Phil Schiller : pas de notes en réunion et pas de curiosité pour la rentabilité de l'App Store

Florian Innocente |

On ne prend pas de notes durant les réunions et on ne s'intéresse pas aux questions de rentabilité et de bénéfices de l'App Store. Voilà en substance comment les choses se passent chez Apple, si l'on en croit Phil Schiller.

Celui qui est Apple Fellow depuis quatre ans et qui garde la haute main sur la gestion de l'App Store et sur l'organisation des événements Apple, était appelé à témoigner cette semaine en Australie dans le cadre du procès contre Epic Games.

Phil Schiller lors de la présentation des iPhone 11 en 2019. Image Apple.

Le Financial Review rapporte les réponses de Schiller lorsqu'il a été interrogé sur la manière dont Apple mène certaines de ses affaires. En résumé, l'énorme et richissime Apple peut se comporter comme une start-up qui ne s'embarrasse pas nécessairement de protocoles ou de considérations financières.

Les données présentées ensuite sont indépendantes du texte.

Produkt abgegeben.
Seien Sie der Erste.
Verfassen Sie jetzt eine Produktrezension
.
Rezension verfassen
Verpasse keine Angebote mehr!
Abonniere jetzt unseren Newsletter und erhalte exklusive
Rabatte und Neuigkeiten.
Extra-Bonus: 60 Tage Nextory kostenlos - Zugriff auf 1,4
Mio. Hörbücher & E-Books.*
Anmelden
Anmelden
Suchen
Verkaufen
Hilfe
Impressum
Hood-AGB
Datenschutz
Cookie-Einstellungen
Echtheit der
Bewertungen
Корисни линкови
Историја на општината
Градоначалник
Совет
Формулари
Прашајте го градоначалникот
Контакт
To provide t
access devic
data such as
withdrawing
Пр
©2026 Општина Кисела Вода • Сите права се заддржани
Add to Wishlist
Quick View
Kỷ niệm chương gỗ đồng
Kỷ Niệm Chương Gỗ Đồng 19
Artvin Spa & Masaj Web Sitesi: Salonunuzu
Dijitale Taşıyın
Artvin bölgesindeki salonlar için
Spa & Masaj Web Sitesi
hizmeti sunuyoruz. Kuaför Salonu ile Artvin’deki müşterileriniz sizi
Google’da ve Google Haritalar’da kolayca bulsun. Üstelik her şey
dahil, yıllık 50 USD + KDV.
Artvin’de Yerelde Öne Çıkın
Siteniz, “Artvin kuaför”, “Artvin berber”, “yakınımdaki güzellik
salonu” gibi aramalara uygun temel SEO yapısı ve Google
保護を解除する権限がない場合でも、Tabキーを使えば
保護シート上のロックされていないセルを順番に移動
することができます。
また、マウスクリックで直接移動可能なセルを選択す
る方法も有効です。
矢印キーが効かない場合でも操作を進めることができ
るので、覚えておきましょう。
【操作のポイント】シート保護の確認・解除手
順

Première affirmation, il n'y a pas prise de notes ni procès-verbal d'aucune sorte qui pourraient renseigner sur ce qui s'est dit lors des réunions des hauts dirigeants de l'entreprise. Cette manière de faire serait un héritage de Steve Jobs :

« Lorsque M. Jobs est revenu en 1997, lors d’une des premières réunions, quelqu’un prenait des notes, retranscrivant ce que [M. Jobs] disait à propos de ce que l'on faisait. »

« Il [Jobs] s’est arrêté et a demandé : « Pourquoi écrivez-vous ça ? Vous devriez être assez intelligent pour vous en souvenir. Si vous n’êtes pas assez intelligent pour vous en rappeler, vous n'avez rien à faire dans cette réunion. »

« Nous avons tous arrêté de prendre des notes et nous avons appris à simplement écouter, à prendre part à la conversation et à nous souvenir de ce que nous étions censés faire. Et c’est ainsi que nous avons continué à travailler. »

« C'était très orienté vers l'action. C'était organisé pour ressembler à une petite start-up où nous travaillIons tous ensemble sur les mêmes choses, et nous savons tous quels sont nos projets et ce que nous faisons. »

Cette approche n'est pas tombée en désuétude et elle continue d'être appliquée jusqu'aux plus hauts niveaux :

 « Généralement il y aura un ordre du jour, et nous aurons des discussions, et nous nous séparerons avec un plan sur ce que nous devons tous faire et ce sur quoi nous devons travailler, mais je ne suis au courant d'aucun « procès-verbal » ou d'enregistrements après une réunion. »

Même détachement quant à savoir si l'App Store est une activité rentable pour Apple ou combien elle fait entrer d'argent dans les caisses. Ce n'est pas sur ces critères qu'Apple fonctionne pour cette activité, a assuré Schiller à l'avocat d'Epic Games qui l'interrogeait :

« Êtes-vous en train de dire à Son Honneur que vous ne savez pas si… l’App Store a été rentable ? »

« Je pense que c'est [rentable]. Ce que je veux simplement dire c'est que le « bénéfice » en tant que mesure financière spécifique n’est pas un relevé que je reçois et auquel je consacre du temps. Ce n’est pas ainsi que nous mesurons notre performance en tant qu’équipe. »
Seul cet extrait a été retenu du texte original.